Moyshe Altman
Who was Moyshe Altman?
Yiddish writer (1890–1981)
Biographical data adapted from Wikipedia’s article on Moyshe Altman (CC BY-SA 4.0).
Biography
Moyshe Altman (May 7, 1890 – October 21, 1981) was a Yiddish writer born in Lipcani, Bessarabia, initially part of the Russian Empire before becoming part of Romania. He spent most of his long life working in the Yiddish literary tradition, creating fiction, poetry, and translations that enriched the cultural life of Eastern European Jewish communities through various political changes.
Altman lived through major historical events like the two World Wars, the Holocaust, and the following decades under Soviet rule. His writing career developed during the destruction of the communities whose language and culture he aimed to document and preserve. Despite these challenges, he continued writing in Yiddish, even as the language faced growing neglect in the twentieth century due to the loss of its native speakers through genocide and emigration.
He finally settled in Chernivtsi, now in western Ukraine, which had been a hub of Yiddish cultural life under Austro-Hungarian and later Soviet rule. Chernivtsi, known in Yiddish as Tshernivtse, had been the home of a vibrant Jewish intellectual and literary community, and Altman stayed connected to what remained of that tradition through the later Soviet years.
Altman lived to be ninety-one, passing away in Chernivtsi on October 21, 1981, when the city was still under Soviet control. His long life allowed him to see the world of Yiddish literature change and fade, but also its slow re-emergence in some academic and cultural areas during the later Soviet period. His work serves as a record of a literary culture that endured immense challenges.
Before Fame
Moyshe Altman was born on May 7, 1890, in Lipcani, a small town in Bessarabia, which was then part of the Russian Empire. The area had many Jewish residents living with the restrictions of the Pale of Settlement, where Yiddish was the everyday language for most Jewish people. The late nineteenth and early twentieth centuries saw a lot of literary and cultural activity in Yiddish, as writers, journalists, and intellectuals across Eastern Europe aimed to establish Yiddish as an important literary language.
Growing up in this setting, Altman was surrounded by Yiddish language and culture from a young age, during a time when key figures of modern Yiddish literature like Sholem Aleichem and I. L. Peretz were creating their most important work. Throughout Altman's life, the region of Bessarabia switched between Romanian and Soviet control multiple times. These changing political conditions influenced both his personal life and his writing.
Key Achievements
- Sustained a career as a Yiddish writer across more than six decades despite the devastation of the Holocaust and Soviet cultural restrictions on Jewish expression.
- Contributed to Yiddish literature as both an original writer and a translator, helping to maintain interliterary connections for Yiddish readers.
- Remained one of the active Yiddish literary voices in Chernivtsi, a historically important center of Yiddish culture, well into the Soviet period.
- Produced a body of work that documented and engaged with Jewish life in the Bessarabian and Bukovinian regions of Eastern Europe.
Did You Know?
- 01.Altman was born in Lipcani, Bessarabia, a small border town that changed national jurisdiction multiple times during his lifetime, passing between the Russian Empire, Romania, and the Soviet Union.

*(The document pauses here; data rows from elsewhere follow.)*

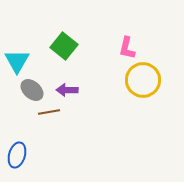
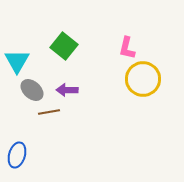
yellow circle: moved 1 px up
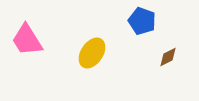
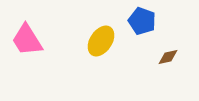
yellow ellipse: moved 9 px right, 12 px up
brown diamond: rotated 15 degrees clockwise
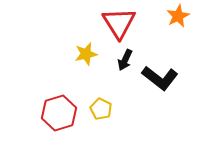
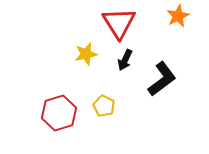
black L-shape: moved 2 px right, 1 px down; rotated 75 degrees counterclockwise
yellow pentagon: moved 3 px right, 3 px up
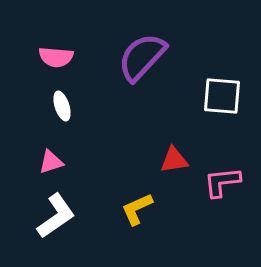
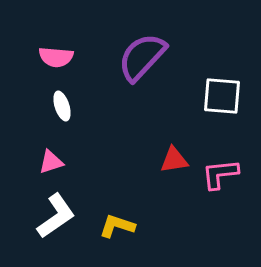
pink L-shape: moved 2 px left, 8 px up
yellow L-shape: moved 20 px left, 17 px down; rotated 42 degrees clockwise
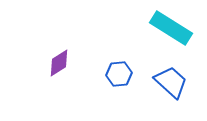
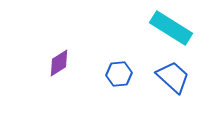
blue trapezoid: moved 2 px right, 5 px up
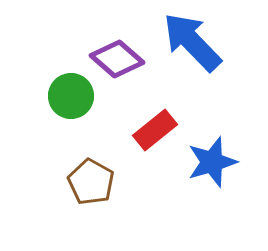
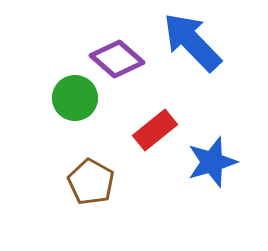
green circle: moved 4 px right, 2 px down
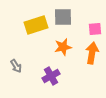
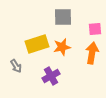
yellow rectangle: moved 1 px right, 19 px down
orange star: moved 1 px left
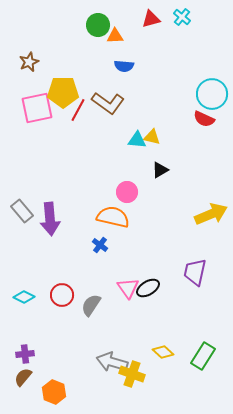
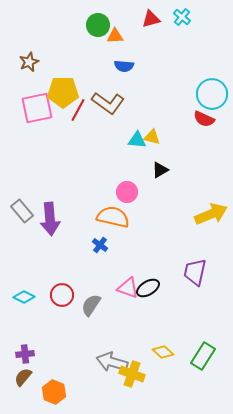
pink triangle: rotated 35 degrees counterclockwise
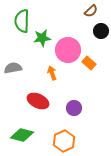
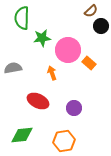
green semicircle: moved 3 px up
black circle: moved 5 px up
green diamond: rotated 20 degrees counterclockwise
orange hexagon: rotated 15 degrees clockwise
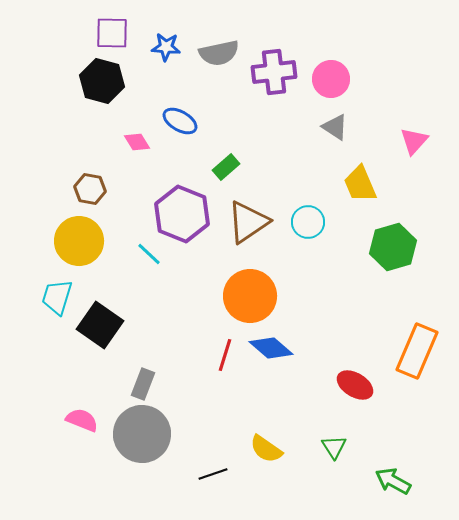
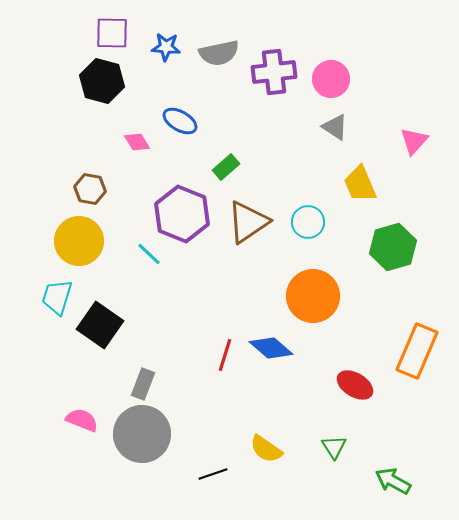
orange circle: moved 63 px right
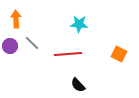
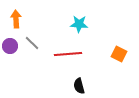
black semicircle: moved 1 px right, 1 px down; rotated 28 degrees clockwise
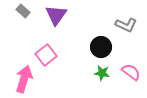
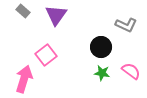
pink semicircle: moved 1 px up
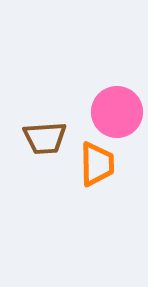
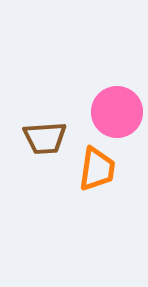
orange trapezoid: moved 5 px down; rotated 9 degrees clockwise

- 02.He lived to ninety-one years old, making him one of the longer-lived figures in twentieth-century Yiddish literature.
- 03.Chernivtsi, where Altman spent his later years and died, was historically known as a multilingual city where German, Romanian, Ukrainian, and Yiddish all coexisted, and was sometimes called 'little Vienna' by its Jewish residents.
- 04.Altman wrote under three different national and political regimes across his lifetime, each of which imposed different constraints and possibilities on Yiddish literary production.
- 05.His name appears in three distinct transliterations reflecting the languages of the states he lived under: Yiddish, Russian, and Romanian forms of his name all appear in bibliographic records.